Das Ziel dieser Projektarbeit ist die Konzeption und prototypische Implementierung einer automatisierten Migrations-Pipeline auf Basis orchestrierter Subagents. Der Fokus liegt auf der methodischen Umsetzung eines spec-getriebenen Ansatzes, der Reverse Engineering, Spezifikation und Re-Implementierung verbindet, sowie auf einer klaren Scope-Abgrenzung. Daher wird ein prototypischer Proof of Concept für ein repräsentatives Quell-Modul angestrebt, an dem der grundlegende Durchstich durch Analyse, Spezifikation, Verifikation und Generierung nachvollziehbar demonstriert werden kann.
Das System soll aus bestehendem Quellcode präzise technische Spezifikationen in Markdown extrahieren und diese als verifizierte Grundlage für die Code-Generierung in der Zielsprache nutzen. Technisch wird hierfür das Model Context Protocol (MCP) eingesetzt, um den Agenten einen gezielten, bedarfsorientierten Zugriff auf Analyse-Tools und Code-Repräsentationen zu ermöglichen und so das Kontext-Management effizient zu gestalten.
Die methodische Umsetzung adaptiert das Horseshoe-Modell für die KI-gestützte Migration, wobei die textuelle SDD-Spezifikation die zentrale Abstraktionsebene bildet. Der Prozess wird durch einen orchestrierten Schwarm spezialisierter Agenten realisiert, die über MCP auf eine strukturierte Repository-Kontextbasis und Code-Intelligence-Werkzeuge zugreifen. Ergänzend wird Context Engineering genutzt, um den Wissenszugriff für die einzelnen Rollen gezielt zu steuern und relevante Informationen nur bedarfsorientiert bereitzustellen.
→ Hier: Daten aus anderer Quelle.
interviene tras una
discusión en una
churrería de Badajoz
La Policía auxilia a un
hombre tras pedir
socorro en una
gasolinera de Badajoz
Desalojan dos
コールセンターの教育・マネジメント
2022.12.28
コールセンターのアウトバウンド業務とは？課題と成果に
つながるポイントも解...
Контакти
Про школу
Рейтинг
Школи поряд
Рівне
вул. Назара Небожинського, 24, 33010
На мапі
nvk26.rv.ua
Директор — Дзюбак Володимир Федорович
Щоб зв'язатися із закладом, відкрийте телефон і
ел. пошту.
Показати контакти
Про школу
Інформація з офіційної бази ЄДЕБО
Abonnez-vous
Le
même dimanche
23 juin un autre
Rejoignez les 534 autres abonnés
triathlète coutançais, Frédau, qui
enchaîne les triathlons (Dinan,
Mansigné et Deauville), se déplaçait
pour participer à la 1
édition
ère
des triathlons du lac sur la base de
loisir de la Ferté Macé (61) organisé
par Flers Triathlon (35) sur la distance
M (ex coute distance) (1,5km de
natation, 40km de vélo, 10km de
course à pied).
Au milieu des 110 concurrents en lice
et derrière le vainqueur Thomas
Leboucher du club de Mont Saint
- Analyse-Rollen: Extraktion der Geschäftslogik und Struktur mittels statischer Analyse-Tools (z. B. Tree-sitter).
- Spec-Writer-Rollen: Generierung detaillierter technischer Spezifikationen (SDD).
- Verifier-Rollen: Validierung der Specs gegen den ursprünglichen Code-Kontext zur Vermeidung von Halluzinationen.
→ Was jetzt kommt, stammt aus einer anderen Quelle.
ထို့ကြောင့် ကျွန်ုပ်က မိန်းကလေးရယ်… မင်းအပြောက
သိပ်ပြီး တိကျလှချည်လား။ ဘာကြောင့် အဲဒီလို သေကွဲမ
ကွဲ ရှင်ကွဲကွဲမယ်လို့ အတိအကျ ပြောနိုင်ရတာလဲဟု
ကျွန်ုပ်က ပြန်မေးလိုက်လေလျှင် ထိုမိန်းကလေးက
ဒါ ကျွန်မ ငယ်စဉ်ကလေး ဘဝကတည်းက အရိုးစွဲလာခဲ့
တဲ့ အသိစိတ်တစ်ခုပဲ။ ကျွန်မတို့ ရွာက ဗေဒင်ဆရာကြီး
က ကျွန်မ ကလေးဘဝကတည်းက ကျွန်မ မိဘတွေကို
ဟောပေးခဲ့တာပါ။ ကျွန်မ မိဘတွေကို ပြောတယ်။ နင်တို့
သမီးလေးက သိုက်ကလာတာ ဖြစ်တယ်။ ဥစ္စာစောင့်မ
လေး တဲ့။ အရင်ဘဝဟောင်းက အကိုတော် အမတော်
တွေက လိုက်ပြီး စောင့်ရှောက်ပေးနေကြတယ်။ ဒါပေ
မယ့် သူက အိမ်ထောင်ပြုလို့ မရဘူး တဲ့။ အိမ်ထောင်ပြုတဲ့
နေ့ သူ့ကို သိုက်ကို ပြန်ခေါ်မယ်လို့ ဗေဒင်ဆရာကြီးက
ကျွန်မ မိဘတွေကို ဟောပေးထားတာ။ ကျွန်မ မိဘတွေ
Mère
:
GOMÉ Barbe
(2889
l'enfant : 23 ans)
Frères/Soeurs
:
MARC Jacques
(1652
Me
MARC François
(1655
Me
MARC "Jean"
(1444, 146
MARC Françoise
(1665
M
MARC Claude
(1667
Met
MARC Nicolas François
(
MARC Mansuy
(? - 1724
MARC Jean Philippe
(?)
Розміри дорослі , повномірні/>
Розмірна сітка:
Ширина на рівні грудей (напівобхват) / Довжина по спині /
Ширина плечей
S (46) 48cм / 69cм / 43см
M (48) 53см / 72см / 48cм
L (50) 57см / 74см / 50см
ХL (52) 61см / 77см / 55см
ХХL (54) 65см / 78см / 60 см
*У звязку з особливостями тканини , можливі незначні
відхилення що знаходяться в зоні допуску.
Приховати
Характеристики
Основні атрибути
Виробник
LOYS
- Builder-Rollen: Implementierung in der Zielsprache auf Basis der finalisierten Spezifikation.
Durch die Entkopplung von Tooling und Agenten via MCP wird sichergestellt, dass Informationen just-in-time abgefragt werden, was die Analyse umfangreicher Codebasen innerhalb begrenzter Kontext-Fenster ermöglicht. Auf dieser Grundlage soll der Prototyp im Fallbeispiel zeigen, ob sich der Ansatz nicht nur konzeptionell, sondern auch praktisch als konsistenter Migrationsprozess umsetzen lässt.
Die Validierung erfolgt am Beispiel eines repräsentativen Quell-Moduls. Im Mittelpunkt stehen Vollständigkeit im Sinne von Feature Parity, Qualität und Wartbarkeit der erzeugten Artefakte sowie die Nachvollziehbarkeit der Migrationsentscheidungen.
Ausblick auf die Bachelorarbeit: Eine Erweiterung zum hybriden Ansatz aus Spec-Driven Development (SDD) und Model-Driven Development (MDD) soll das Framework wissenschaftlich vertiefen. Textuelle Spezifikationen werden dabei um visuelle Modelle ergänzt, um strukturelle Abhängigkeiten noch präziser zu erfassen. Zudem sollen Forschungsfragen zur Skalierung des Wissenszugriffs mittels MCP in Großprojekten sowie zur automatisierten Bewertung der idiomatischen Code-Qualität ("Idiomatic Score") adressiert werden.